I'm going to double check, but it would suggest that Thumbor has to compensate for the wrong hash values being passed in the URL and recompute the correct name hash value where the original will be found...
It seems to be the temp container after all. This code is confusing as hell... So it would seem that not only the hash correction is needed, Thumbor also needs to be authed into swift to fetch the temp original. I'll write a bit of Python to see if the Thumbor Swift user can access that file...
@fgiunchedi attempting to get an object from the temp container with the mw:thumbor credentials gives me a 403:
swiftclient.exceptions.ClientException: Object GET failed: http://ms-fe.svc.eqiad.wmnet/v1/AUTH_mw/wikipedia-commons-local-temp.52/5/52/20161121140233%21Ft3W43.pdf 403 Forbidden [first 60 chars of response] <html><h1>Forbidden</h1><p>Access was denied to this resource
@Gilles indeed I've granted mw:thumbor user access only to thumb containers, looks like we'll need to do the same for temp containers too. I'll take this while I'm doing the access.

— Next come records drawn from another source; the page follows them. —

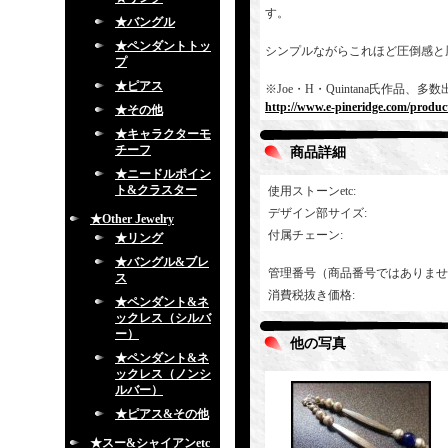
す。
★バングル
★ペンダントトッ
シンプルながらこれほど圧倒感と
プ
★ピアス
※Joe・H・Quintana氏作
http://www.e-pineridge.com/produc
★その他
★キャラクターモ
チーフ
商品詳細
★ニードルポイン
ト&クラスター
使用ストーンetc
:
デザイン部サイズ
:
★Other Jewelry
付属チェーン
:
★リング
★バングル&ブレ
管理番号（商品番号ではありませ
ス
消費税抜き価格
:
★ペンダント&ネ
ックレス（シルバ
ー）
他の写真
★ペンダント&ネ
ックレス（ノンシ
ルバー）
★ピアス&その他
★スー&シャイアンetc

Mentioned in SAL (#wikimedia-operations) [2016-11-22T19:48:30Z] <godog> set thumbor access for temp containers - T150760
Now that I've separated the temp case into its own task, I see that the remaining ones look like an encoding problem. I notice one character in particular that all these URLs have in common, %3F, which is hex for "?". Makes sense as a problematic character.